The year is 2005. It is the darkest year in NHL history.
The NHL season is canceled due to a labour dispute. Players and owners can not agree on a new collective bargaining agreement, eventually eliminating an entire season's worth of games. The rinks remain empty, the lights remain off.
The engraving for 2004-05 records the season by reading: 2004-05 Season Not Played.
"The year off is a part of hockey history," said Phil Pritchard, curator of the Hockey Hall of Fame. "The inscription regarding 2004-05 is not only for the people of today, but for the people 50 years from now. The Stanley Cup inscriptions tell the entire story of the trophy, not an abridged version."
The lockout was controversial among many fans, some of whom questioned whether the NHL even had exclusive control over the Cup. A website known as freestanley.com (since closed) was launched, asking fans to write to the Cup trustees and urge them to return to the original Challenge Cup format.

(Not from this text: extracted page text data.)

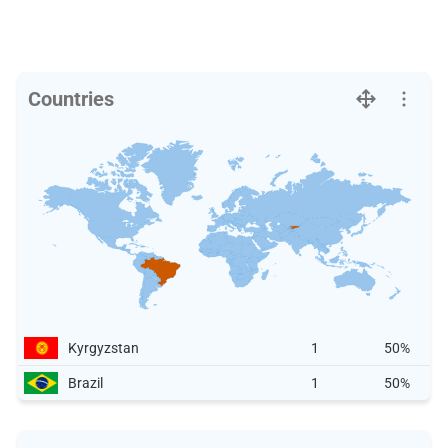
Countries
Kyrgyzstan
1
50%
Brazil
1
50%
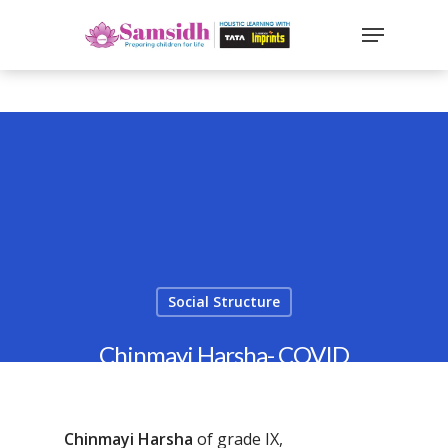
`
google-site-
verification=sx2DGEPbi_HEWJ8BNrq1OjWXjOBt7Zi1E97Yo
Hit enter to search or ESC to close
Social Structure
Chinmayi Harsha- COVID
Warrior
By
Samsidh
24th May 2022
Chinmayi Harsha
of grade IX,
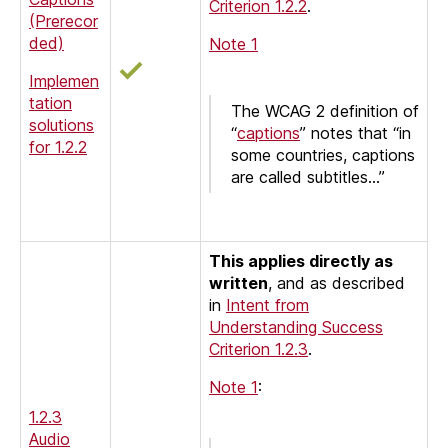
Criterion 1.2.2
.
(Prerecor
ded)
Note 1
Implemen
tation
The WCAG 2 definition of
solutions
“
captions
” notes that “in
for 1.2.2
some countries, captions
are called subtitles…”
This applies directly as
written
, and as described
in
Intent from
Understanding Success
Criterion 1.2.3
.
Note 1
:
1.2.3
Audio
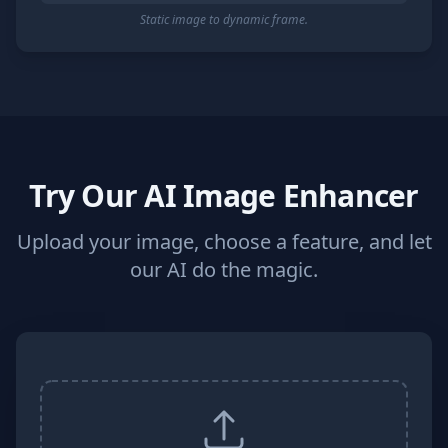
Static image to dynamic frame.
Try Our AI Image Enhancer
Upload your image, choose a feature, and let
our AI do the magic.
Image Upload and Processing Controls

Adrienne Clarkson, then Governor General of Canada, alternately proposed that the Cup be presented to the top women's hockey team in lieu of the NHL season. This idea was unpopular, but led to the creation of the Clarkson Cup instead.

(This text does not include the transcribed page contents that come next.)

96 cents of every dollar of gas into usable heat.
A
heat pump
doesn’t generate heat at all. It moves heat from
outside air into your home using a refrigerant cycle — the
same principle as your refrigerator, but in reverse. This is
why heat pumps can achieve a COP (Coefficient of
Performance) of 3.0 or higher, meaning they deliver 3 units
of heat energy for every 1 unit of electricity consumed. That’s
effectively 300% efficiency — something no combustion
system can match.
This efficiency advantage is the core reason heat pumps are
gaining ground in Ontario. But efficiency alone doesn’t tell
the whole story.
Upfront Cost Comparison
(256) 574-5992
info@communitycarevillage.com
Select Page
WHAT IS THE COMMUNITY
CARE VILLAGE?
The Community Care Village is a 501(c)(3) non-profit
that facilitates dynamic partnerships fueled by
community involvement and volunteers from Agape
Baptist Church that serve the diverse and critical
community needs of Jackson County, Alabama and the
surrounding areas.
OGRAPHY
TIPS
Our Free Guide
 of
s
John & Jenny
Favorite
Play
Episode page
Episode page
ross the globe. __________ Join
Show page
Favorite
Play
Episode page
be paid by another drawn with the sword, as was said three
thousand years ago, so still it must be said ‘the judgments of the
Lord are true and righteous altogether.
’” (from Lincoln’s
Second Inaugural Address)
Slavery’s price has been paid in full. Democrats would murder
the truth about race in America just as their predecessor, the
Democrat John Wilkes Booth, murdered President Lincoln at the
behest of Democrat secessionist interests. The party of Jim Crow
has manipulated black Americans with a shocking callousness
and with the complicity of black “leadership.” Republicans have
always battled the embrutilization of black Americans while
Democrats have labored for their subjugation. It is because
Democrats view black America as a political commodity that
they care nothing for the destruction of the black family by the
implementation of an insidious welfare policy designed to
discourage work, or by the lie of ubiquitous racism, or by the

A group of amateur hockey players took the NHL to court to determine whether somebody could actually play for the Stanley Cup. The 'Wednesday Nighters' filed a claim in Ontario Superior Court asking it to clarify the terms under which Canadian Governor-General Lord Stanley donated the Cup in 1892. The group insisted that Lord Stanley's intention when he donated the Stanley Cup was to have teams compete for the trophy every year, and a labor dispute shouldn't prevent that from happening. The case did not result in a successful challenge opportunity, but did establish that the Stanley Cup could be awarded to non-NHL teams should the league not the Stanley Cup anymore or if the league went out of business permanently.